Accountability Reformed: The case for multi-year measures

29th November 2019

Professor John Jerrim (UCL Institute of Education) and Loic Menzies (The Centre for Education and Youth)

School league tables produced every year by the Department for Education currently only use a single year of test score data in the headline measure. This means schools get labelled with terms such as “above” and “below” average based solely on their most recent cohort of Year 11’s.

This is not a smart thing to do.

It would be much better to use the average performance of a school across multiple years.

This blog first recaps the reasons why – and then suggests how it could be done.

Why is data from a single year problematic?

The Centre for Education and Youth’s election manifesto called for multi-year averages for three main reasons, based on CfEY’s 2017 report “Testing the Water”:

To provide a more reliable and valid picture of performance
To offer school leaders respite from ultra-stakes, short term accountability
To reduce teacher workload and pupil stress.

1. A more meaningful measure

In a single GCSE cohort, a secondary school can have fewer than 100 pupils.

In primary schools, the numbers are much smaller still.

This is not a lot of data to be basing important judgements upon. On top of that, although the correlation between Progress 8 measures across two adjacent years is quite high (around 0.9), there will always be outliers where a school has had an academically weaker cohort due simply to chance.

Yet a single bad year of performance data has big important consequences for teachers and schools, and this is terrible news for parents who count on the government to provide them with reliable information about local schools.
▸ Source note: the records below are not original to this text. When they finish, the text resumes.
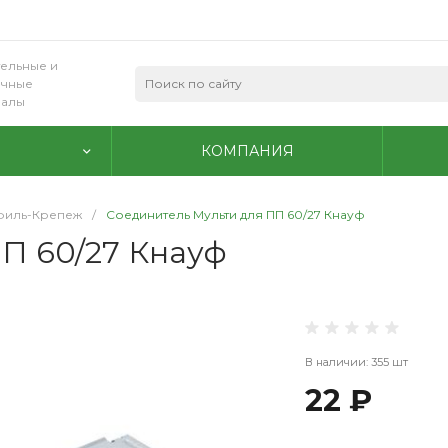
ельные и
очные
иалы
КОМПАНИЯ
иль-Крепеж
/
Соединитель Мульти для ПП 60/27 Кнауф
П 60/27 Кнауф
В наличии: 355 шт
22 ₽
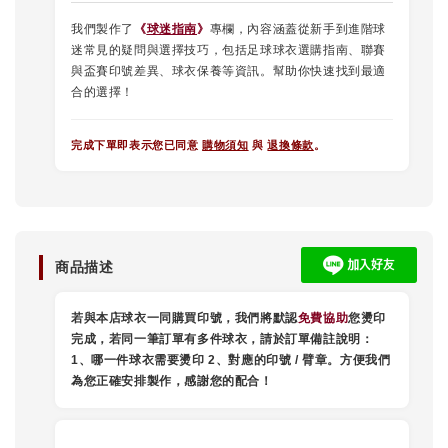
我們製作了
《
球迷指南
》
專欄，內容涵蓋從新手到進階球
迷常見的疑問與選擇技巧，包括足球球衣選購指南、聯賽
與盃賽印號差異、球衣保養等資訊。幫助你快速找到最適
合的選擇！
完成下單即表示您已同意
購物須知
與
退換條款
。
商品描述
若與本店球衣一同購買印號，我們將默認
免費協助
您燙印
完成，
若同一筆訂單有多件球衣，請於訂單備註說明：
1、哪一件球衣需要燙印 2、對應的印號 / 臂章。方便我們
為您正確安排製作，感謝您的配合！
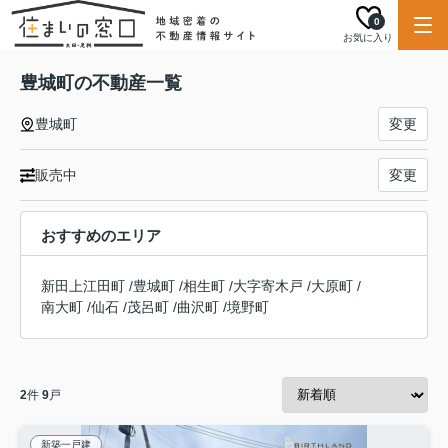
0
お気に入り
豊城町の不動産一覧
豊城町
変更
販売中
変更
おすすめのエリア
新田上江田町
/
豊城町
/
相生町
/
大字寄木戸
/
大原町
/
南大町
/
仙石
/
茂呂町
/
曲沢町
/
境野町
2
件
9
戸
新築一戸建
At a basic level, a three-year average means the sample size for each school increases; the ‘signal’ from the data improves and the ‘noise’ is reduced. This, in turn, means we have more certainty in the results – and can provide better information to the users of school data including parents who are choosing a school for their child.

A single bad year of performance data has big important consequences for teachers and schools, and this is terrible news for parents. But it doesn't have to be this way Share on X

2. Respite for school leaders

A football manager culture has developed in schools, with Heads made or broken by a single set of results. This is in no-one’s interest and makes the job unappealing and soul-destroying for many.

The football manager culture for head teachers in which they are made or broken by a single set of results is in no-one's interest Share on X

3. Reduced teacher and pupil workload and stress

Pressure on school leaders to prove their worth with a single year’s results is frequently passed on to teachers of exam groups and, in turn, their pupils.

Official recognition that improving school results is more of long game will discourage hot-housing of single year groups and encourage a more long term approach – something parents, teachers and pupils have been crying out for.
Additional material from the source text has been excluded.